Concurrently, National Semiconductor is prepping a configurable SoC for 3G cellular handset applications employing multiple SP-5 cores and other system-level IPs that the company has obtained by acquiring Algorex in December of 1999. Using 0.18-µm CMOS, the supplier expects to see prototypes of its new baseband chip before year’s end and hopes to supply them to key customers by early next year.
Likewise, RealChip Communications has licensed Infineon Technologies’ carmel DSP core to build a multicore VoP solution on a single chip. Backed by applications software and a complete toolset, RealChip is confident that its SoC devices will enable convergence of voice, video, and data over packet-based networks.
Although the building block cores deployed in these multicore DSP SoCs offer some degree of flexibility and programmability, they’re not customizable and configurable. But that scenario is changing rapidly as licensable core developers, like ARC International, Improv Systems, QuickSilver Technology, and PACT, unwrap configurable methodologies for DSPs. They believe that configurable methodologies will alter the DSP landscape.
Improv, for example, has generated a programmable system architecture based on its configurable VLIW core, called Jazz. "Our platform is programmable, scalable, and configurable," notes Bob Bell, director of marketing at Improv. A key feature of this core is that it permits a designer to add custom instructions and/or execution units via the PSA composer tool suite. According to Improv, the Jazz PSA platform is fully supported by a Java-based development system and an advanced compilation system that provides system partitioning, memory allocation, code generation, and optimization.
Likewise, ARC has developed a user-customizable 32-bit RISC processor with DSP extensions, letting the user modify and extend the architecture for specific applications. One early adopter of this architecture for multiprocessor design is Hyperchip. Packing 16 ARC cores on-chip, Hyperchip has developed a petabit networking router.
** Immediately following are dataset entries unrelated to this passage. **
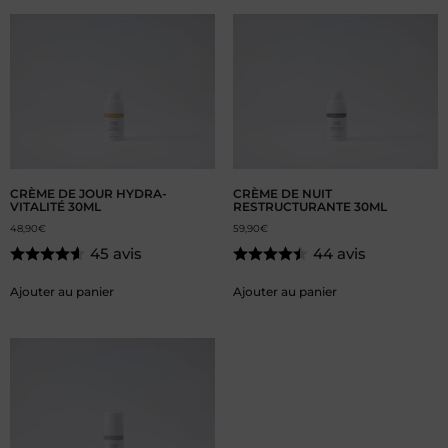
CRÈME DE JOUR HYDRA-
CRÈME DE NUIT
VITALITÉ 30ML
RESTRUCTURANTE 30ML
48,90
€
59,90
€
45 avis
44 avis
Ajouter au panier
Ajouter au panier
Combining the best of both microprocessor and DSP capabilities with massively parallel processing on the same chip, PACT has readied a dynamically reconfigurable DSP engine with unprecedented performance and bandwidth. Comprising an array of 128 PEs on-chip, this extremely parallel reconfigurable 32-bit core can perform over 50 BOPS, while consuming only one-tenth the power of leading DSP designs, claims Martin Vorbach, PACT’s co-founder and chief technology officer. PACT hopes that the XPU128 will be used in conjunction with a DSP core in a multicore SoC solution for emerging 3G and 4G wireless basestations and other compute-intensive high-bandwidth applications.